Thankfully, Ultra Edit has a column mode, and with a few simple key strokes its easy to take the first (leftmost) column (normally interpreted as the most significant nibble by everyone but Data2MEM) and swap it with the last (rightmost) column. With this contortion made, I changed the baud rate constant and used Data2MEM to patch the bitstream by running Data2Mem from the command line:
<path>data2mem -bm my.bmm -bd code.mem -bt my<.bit> -o b new<.bit>Downloading the modified bit stream into the FPGA resulted in execution of the test program as expected with the changed baud rate in effect.
Rather than running Data2MEM from a command line, it is possible to set an option in
BitGen, and get
BitGen to automatically run Data2Mem prior to the generation of its output bitstream file. Like setting the option for Translate to use a BMM file, you can set an option in
BitGen to update block RAMs using an ELF/MEM file. (
Note: most of the discussions/examples in the Data2MEM User's Guide are given as if an ELF file will always be used. I ignored that and simply specified the data files with the .mem file extension. As the name of the utility implies, MEM files were likely the first file type supported by the tool.) To have
BitGen patch one or more block RAMs in the bitstream file with an update, open the process options window for
BitGen ("Generate Programming File"), and set the "Other Bitgen Command Line Options" (in the General Options category) to something like:
-bd myMEM.mem.
Apparently
BitGen uses the BMM file specified in Translate to automatically call Data2Mem behind the scenes. Using Data2Mem in either manner, the patching of a design's block RAMs prior to downloading is a great time saver. Furthermore, it precludes re-synthesis and PAR of the design. Thus, if the changes are all restricted to the contents of block RAMs, the potential failure of PAR to meet timing can be avoided on large designs that require several MPP/Smart Explorer passes to close timing.
(
Note: with an ELF file, it may be possible to do the operation in real-time as the bitstream file is being loaded. But it appears that there is a caveat to this option: you have to be connected to an FPGA with a hard-core that shows up as part of the JTAG chain. Since that's not the case here, I have not pursued this option any further.)
Summary:
(1) Determine the netlist names of the block RAMs to be patched.

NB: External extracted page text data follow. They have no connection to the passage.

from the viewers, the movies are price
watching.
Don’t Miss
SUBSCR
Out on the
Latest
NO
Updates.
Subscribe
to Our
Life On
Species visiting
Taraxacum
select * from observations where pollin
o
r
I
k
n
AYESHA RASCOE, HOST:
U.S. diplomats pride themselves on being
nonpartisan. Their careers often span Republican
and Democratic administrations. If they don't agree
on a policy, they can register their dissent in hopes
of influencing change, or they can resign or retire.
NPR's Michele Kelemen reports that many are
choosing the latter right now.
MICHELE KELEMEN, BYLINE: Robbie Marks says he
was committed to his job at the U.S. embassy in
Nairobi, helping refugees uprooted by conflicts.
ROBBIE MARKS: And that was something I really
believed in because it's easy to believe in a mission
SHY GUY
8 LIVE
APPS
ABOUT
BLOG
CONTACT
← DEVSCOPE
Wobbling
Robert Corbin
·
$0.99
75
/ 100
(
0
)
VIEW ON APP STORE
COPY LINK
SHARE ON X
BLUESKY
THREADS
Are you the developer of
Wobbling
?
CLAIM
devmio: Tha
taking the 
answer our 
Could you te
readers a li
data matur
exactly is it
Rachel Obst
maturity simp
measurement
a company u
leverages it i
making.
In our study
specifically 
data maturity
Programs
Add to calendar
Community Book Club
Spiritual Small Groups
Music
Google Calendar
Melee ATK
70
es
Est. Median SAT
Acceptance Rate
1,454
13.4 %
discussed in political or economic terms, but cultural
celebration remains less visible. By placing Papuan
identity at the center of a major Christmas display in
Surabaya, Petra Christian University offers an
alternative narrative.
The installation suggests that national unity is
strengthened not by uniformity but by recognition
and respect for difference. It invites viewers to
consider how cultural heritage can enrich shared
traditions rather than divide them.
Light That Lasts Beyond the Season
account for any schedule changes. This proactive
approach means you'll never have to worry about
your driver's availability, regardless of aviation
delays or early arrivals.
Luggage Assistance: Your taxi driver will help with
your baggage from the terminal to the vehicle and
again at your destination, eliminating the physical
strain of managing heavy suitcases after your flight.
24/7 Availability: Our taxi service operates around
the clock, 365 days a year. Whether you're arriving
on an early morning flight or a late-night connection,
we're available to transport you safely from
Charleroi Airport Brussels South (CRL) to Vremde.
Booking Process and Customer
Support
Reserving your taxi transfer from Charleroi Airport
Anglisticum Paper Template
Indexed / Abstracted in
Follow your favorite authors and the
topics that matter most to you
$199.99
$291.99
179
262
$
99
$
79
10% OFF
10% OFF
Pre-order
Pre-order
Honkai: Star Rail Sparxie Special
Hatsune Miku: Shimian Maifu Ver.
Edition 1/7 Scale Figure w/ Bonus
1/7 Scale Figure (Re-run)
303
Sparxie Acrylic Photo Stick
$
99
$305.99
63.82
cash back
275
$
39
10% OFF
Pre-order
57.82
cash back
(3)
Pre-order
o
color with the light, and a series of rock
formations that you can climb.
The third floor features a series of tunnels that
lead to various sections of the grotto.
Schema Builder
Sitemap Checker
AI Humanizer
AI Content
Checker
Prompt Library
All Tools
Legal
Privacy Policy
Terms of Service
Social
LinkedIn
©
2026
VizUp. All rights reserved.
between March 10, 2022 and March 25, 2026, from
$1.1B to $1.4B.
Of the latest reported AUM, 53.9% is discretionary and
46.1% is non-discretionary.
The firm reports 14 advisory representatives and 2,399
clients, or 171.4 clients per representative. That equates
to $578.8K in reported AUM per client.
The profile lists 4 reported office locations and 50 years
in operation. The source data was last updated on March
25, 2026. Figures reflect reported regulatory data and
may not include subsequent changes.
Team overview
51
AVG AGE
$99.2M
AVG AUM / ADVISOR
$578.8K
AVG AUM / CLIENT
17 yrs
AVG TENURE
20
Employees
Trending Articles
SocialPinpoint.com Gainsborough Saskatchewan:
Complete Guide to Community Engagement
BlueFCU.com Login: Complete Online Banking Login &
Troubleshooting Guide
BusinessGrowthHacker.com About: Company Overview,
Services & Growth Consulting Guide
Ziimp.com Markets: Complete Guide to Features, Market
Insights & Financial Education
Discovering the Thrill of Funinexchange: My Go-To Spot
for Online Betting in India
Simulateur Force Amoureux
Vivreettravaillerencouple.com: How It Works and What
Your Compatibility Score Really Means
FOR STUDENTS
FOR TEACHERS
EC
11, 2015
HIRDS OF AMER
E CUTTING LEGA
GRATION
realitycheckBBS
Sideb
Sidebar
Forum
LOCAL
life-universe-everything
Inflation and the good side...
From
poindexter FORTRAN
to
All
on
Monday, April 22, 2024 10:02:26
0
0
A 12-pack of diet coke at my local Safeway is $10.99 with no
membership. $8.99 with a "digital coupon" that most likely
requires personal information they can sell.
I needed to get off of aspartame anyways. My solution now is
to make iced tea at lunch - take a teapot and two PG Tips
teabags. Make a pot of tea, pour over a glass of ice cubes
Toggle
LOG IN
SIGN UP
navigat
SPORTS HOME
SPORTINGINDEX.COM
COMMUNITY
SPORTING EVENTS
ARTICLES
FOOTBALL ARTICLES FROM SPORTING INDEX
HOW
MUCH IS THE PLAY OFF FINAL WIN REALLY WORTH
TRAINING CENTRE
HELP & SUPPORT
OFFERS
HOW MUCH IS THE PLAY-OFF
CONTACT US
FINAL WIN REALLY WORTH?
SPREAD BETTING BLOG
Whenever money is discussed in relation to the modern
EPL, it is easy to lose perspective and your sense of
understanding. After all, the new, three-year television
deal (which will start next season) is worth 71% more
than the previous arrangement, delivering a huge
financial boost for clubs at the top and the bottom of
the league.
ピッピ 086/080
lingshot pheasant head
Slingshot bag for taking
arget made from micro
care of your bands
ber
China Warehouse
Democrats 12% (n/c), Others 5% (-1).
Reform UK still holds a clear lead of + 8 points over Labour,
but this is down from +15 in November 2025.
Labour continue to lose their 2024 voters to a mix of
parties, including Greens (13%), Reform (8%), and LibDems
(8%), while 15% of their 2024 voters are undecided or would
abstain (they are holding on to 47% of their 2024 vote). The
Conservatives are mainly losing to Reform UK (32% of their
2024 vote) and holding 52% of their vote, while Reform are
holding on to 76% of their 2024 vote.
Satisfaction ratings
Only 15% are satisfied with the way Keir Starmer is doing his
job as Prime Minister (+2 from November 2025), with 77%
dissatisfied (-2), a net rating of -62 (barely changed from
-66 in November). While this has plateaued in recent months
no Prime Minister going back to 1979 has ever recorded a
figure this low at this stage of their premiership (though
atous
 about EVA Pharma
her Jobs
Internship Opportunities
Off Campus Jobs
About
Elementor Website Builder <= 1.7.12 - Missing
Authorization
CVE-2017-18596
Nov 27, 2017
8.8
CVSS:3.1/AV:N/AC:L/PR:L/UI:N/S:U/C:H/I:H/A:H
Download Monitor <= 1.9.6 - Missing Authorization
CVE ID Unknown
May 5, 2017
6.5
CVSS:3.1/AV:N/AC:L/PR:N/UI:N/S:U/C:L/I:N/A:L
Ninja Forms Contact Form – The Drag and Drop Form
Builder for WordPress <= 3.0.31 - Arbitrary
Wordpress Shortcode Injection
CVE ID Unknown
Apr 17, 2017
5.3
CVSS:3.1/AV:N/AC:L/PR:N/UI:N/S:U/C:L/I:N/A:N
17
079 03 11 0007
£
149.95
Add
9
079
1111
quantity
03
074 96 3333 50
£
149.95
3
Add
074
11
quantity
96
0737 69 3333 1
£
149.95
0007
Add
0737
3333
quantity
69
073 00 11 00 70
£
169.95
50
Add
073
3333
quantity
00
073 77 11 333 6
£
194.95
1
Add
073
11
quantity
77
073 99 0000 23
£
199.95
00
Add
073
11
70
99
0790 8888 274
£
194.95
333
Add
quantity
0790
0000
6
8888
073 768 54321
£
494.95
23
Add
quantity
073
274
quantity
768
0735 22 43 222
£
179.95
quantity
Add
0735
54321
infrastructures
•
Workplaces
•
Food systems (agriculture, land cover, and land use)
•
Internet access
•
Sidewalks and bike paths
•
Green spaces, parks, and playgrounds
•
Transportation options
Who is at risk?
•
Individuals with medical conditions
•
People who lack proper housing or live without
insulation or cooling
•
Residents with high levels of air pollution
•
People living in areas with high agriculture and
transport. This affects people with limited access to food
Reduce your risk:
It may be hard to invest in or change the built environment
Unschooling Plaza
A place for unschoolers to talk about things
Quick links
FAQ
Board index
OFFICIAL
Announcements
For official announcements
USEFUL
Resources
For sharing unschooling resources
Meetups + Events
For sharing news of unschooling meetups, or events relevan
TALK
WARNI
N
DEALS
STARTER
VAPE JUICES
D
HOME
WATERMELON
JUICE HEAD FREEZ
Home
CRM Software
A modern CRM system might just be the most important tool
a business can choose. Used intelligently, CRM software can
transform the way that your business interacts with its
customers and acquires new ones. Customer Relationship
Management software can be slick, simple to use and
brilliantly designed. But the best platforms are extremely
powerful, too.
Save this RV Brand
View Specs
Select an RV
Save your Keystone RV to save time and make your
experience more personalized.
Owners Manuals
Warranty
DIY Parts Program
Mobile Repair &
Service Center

(2) Create a BMM file and attach it to the project file list. (Loc/Patch constraints optional at this time)
(3) Set Translate's "Other Ngdbuild Command Line Options" to refer to the BMM file: -bm myBMM<.bmm>
(4) Run Synthesis, MAP and PAR, and BitGen. Examine BitGen's myBMM_db.bmm file, and constrain the block RAMs define in myBMM.bmm to match.
(5) Create MEM file to patch into bitstream file.
(6) Set BitGen's "Other Bitgen Command Line Options" to enable real-time patching: -bd myMEM.mem
(7) Re-run MAP, PAR, and BitGen, and download patched bitstream file to target. (At this point it's possible to create a PROM file for the FPGA.)
I believe the preceding discussions and the summary process checklist above are accurate. Hope this is useful to those of us using embedded soft-cores in FPGAs. I expect that I will save considerable amount of time in working with my M65C02/M16C5x development board as a result of this discovery.